Such a time is the reward of gardening. It’s that time when one can sit down and gather the pieces of oneself, having been scattered throughout the day. There’s something special about a garden in the cool of the day. It’s elemental, connecting all the five senses to the sensations of the garden. It’s gardening with the left ear when everything has been said, shutting out the hard-surfaced noises of shiny, impenetrable buildings, and listening to the silences of life, to Elijah’s “small voice of stillness.”
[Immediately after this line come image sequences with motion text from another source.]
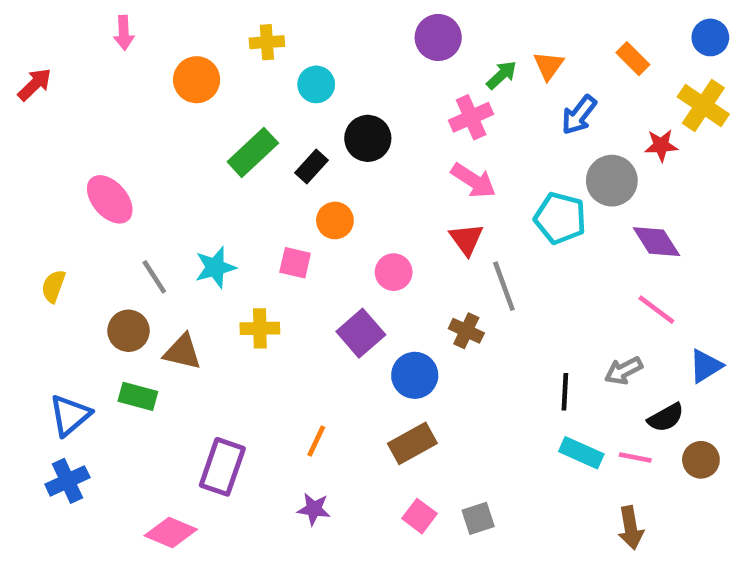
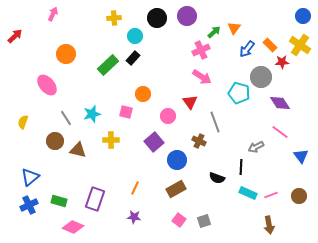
pink arrow: (124, 33) -> (53, 14), turned -152
orange rectangle: (633, 59) -> (270, 45), moved
orange circle: (197, 80) -> (66, 54), moved
black circle: (368, 138) -> (157, 18), moved
black rectangle: (311, 167) -> (133, 58), moved
red triangle: (466, 239) -> (190, 102), moved
blue triangle: (706, 366) -> (301, 156), turned -35
gray arrow: (624, 371) -> (256, 147), moved
green rectangle: (138, 396) -> (59, 201), moved
black semicircle: (666, 418) -> (217, 178), moved, turned 49
pink line: (635, 457) -> (271, 195), turned -32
Simon and Garfunkel’s Sounds of Silence is about an urban bleakscape where the voices are “talking without speaking,” and “hearing without listening.” It is the silences of indifference, deafened in the racket of subway walls. The voices of a garden’s silences are different, not hard-edged, but soft, the kind that one strains to hear for the listening.
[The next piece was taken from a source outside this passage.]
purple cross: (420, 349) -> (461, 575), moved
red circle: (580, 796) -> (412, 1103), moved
Every garden needs a bench, a chair, or a large rock on which one sat sit and listen to the silences of nature. Cicero, the Roman nobleman, statesman, and father of rhetoric, said, “If you have a garden and a library, you have everything you need.”



A good resolution for the New Year is a life attuned to the silences of a garden, a winter’s snowfall, the scent of a rose haunting the air, the songs of birds, the scurrying of squirrels chasing each other upon and down the trunk of a tree. What Picard said of the forest can be said of a garden: “The forest is like a great reservoir of silence out of which the silence trickles.” In a society geared to the harsh, to strident voices, to false promises, to everything hard-edged, the garden is a place to hear a Presence unseen yet heard in silence.